Things I miss about UNIX
2007-10-11
A long, long, time ago, in a vertical far, far away, I once used to spend a lot of my time doing various things with UNIX - as an administrator or a developer. Somewhere along the route I appear to have become waylaid - I now spend most of my time (literally, I feel) in front of a Windows machine, like one of those office workers I used to have to support. How the tables have turned.
Don't get me wrong, I'm quite satisfied with what I have, though some things could of course be better. Much like, I suspect, the majority of office workers out there. However (and probably unlike the majority of office workers out there), there are some things I do miss about UNIX:
- text manipulation - the number of commands (sort, uniq, awk, etc) available to muck around with strings, extract them, compare them, munge them together and so on
- pipes - with the above, making it very simple and elegant to develop command lines that could do some very powerful things
- the command line (of course) - but not just for text stuff, also just to make it very easy to move around directories and move things around
- the knowledge (though this had to be learned) of where admin information was being stored, generally in text files which could be easily changed (though this was a two edged sword!)
- finally, the general feeling of control that comes from having an operating system in which everything was configurable, even to the extent of tuning the kernel...
... so I guess the question is, if it was so great, why don't I still use it? Bluntly, the answer is that it wasn't - so great, that is - at least, not for I have needed computers for, for the past 10 years. This is possibly more an indictment of me than of any specific technology, in that I don't have the time or the inclination to spend my time tinkering with software, when I should be getting on with other stuff - writing, generally. Also, and again to be blunt, office apps have (until recently) been poor or stupenduously expensive for UNIX, as anyone who tried WordPerfect for UNIX will testify.

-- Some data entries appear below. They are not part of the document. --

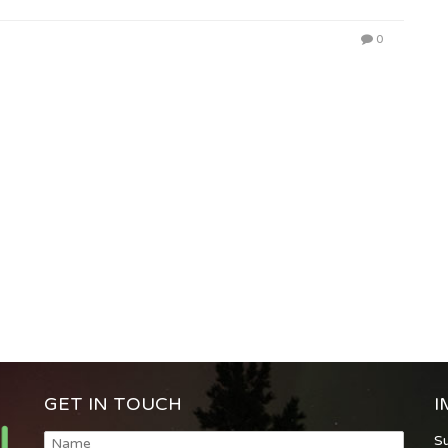
0
GET IN TOUCH
I
S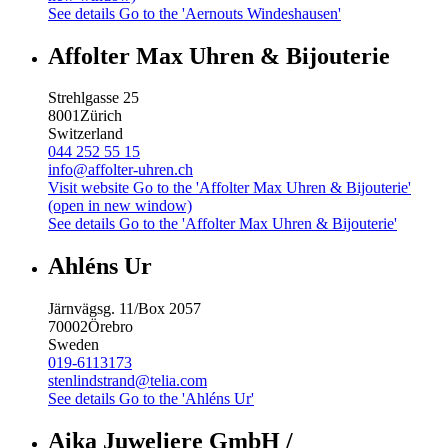
See details
Go to the 'Aernouts Windeshausen'
Affolter Max Uhren & Bijouterie
Strehlgasse 25
8001
Zürich
Switzerland
044 252 55 15
info@affolter-uhren.ch
Visit website
Go to the 'Affolter Max Uhren & Bijouterie'
(open in new window)
See details
Go to the 'Affolter Max Uhren & Bijouterie'
Ahléns Ur
Järnvägsg. 11/Box 2057
70002
Örebro
Sweden
019-6113173
stenlindstrand@telia.com
See details
Go to the 'Ahléns Ur'
Aika Juweliere GmbH /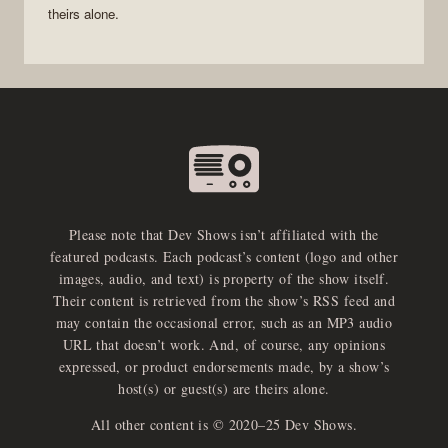
theirs alone.
Please note that Dev Shows isn’t affiliated with the
featured podcasts. Each podcast’s content (logo and other
images, audio, and text) is property of the show itself.
Their content is retrieved from the show’s RSS feed and
may contain the occasional error, such as an MP3 audio
URL that doesn’t work. And, of course, any opinions
expressed, or product endorsements made, by a show’s
host(s) or guest(s) are theirs alone.
All other content is © 2020–25 Dev Shows.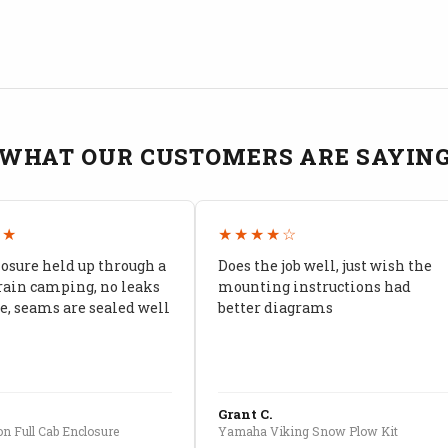
WHAT OUR CUSTOMERS ARE SAYIN
★★
★★★★☆
losure held up through a
Does the job well, just wish the
rain camping, no leaks
mounting instructions had
, seams are sealed well
better diagrams
Grant C.
n Full Cab Enclosure
Yamaha Viking Snow Plow Kit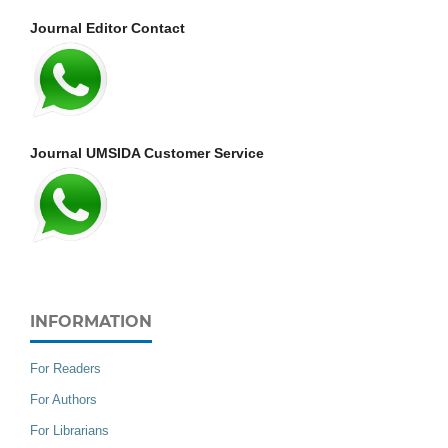
Journal Editor Contact
Journal UMSIDA Customer Service
INFORMATION
For Readers
For Authors
For Librarians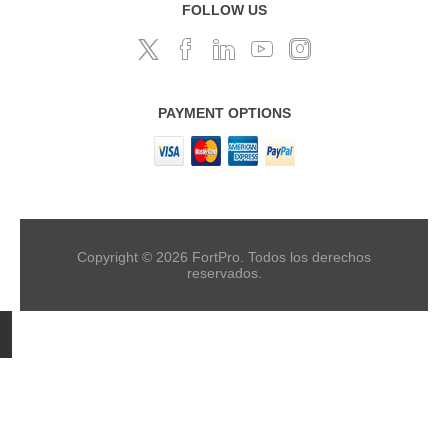
FOLLOW US
PAYMENT OPTIONS
Copyright © 2026 FortPro. Todos los derechos
reservados.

All the same, that doesn't stop me missing such things as the above - particularly when desktop tools from Windows don't cut the mustard. If I wanted to dedupe my email contacts in UNIX for example, I could do so with 2 or 3 commands piped together in a single line... whereas in Windows, I have the option to filch around the Internet for a piece of freeware (slow), or write a bit of code myself (unlikely - and option 3, to actually buy something, is beyond me completely). Of course, all is not lost as I could just install Cygnux for many of the above benefits, but somehow, I just don't think it would feel the same.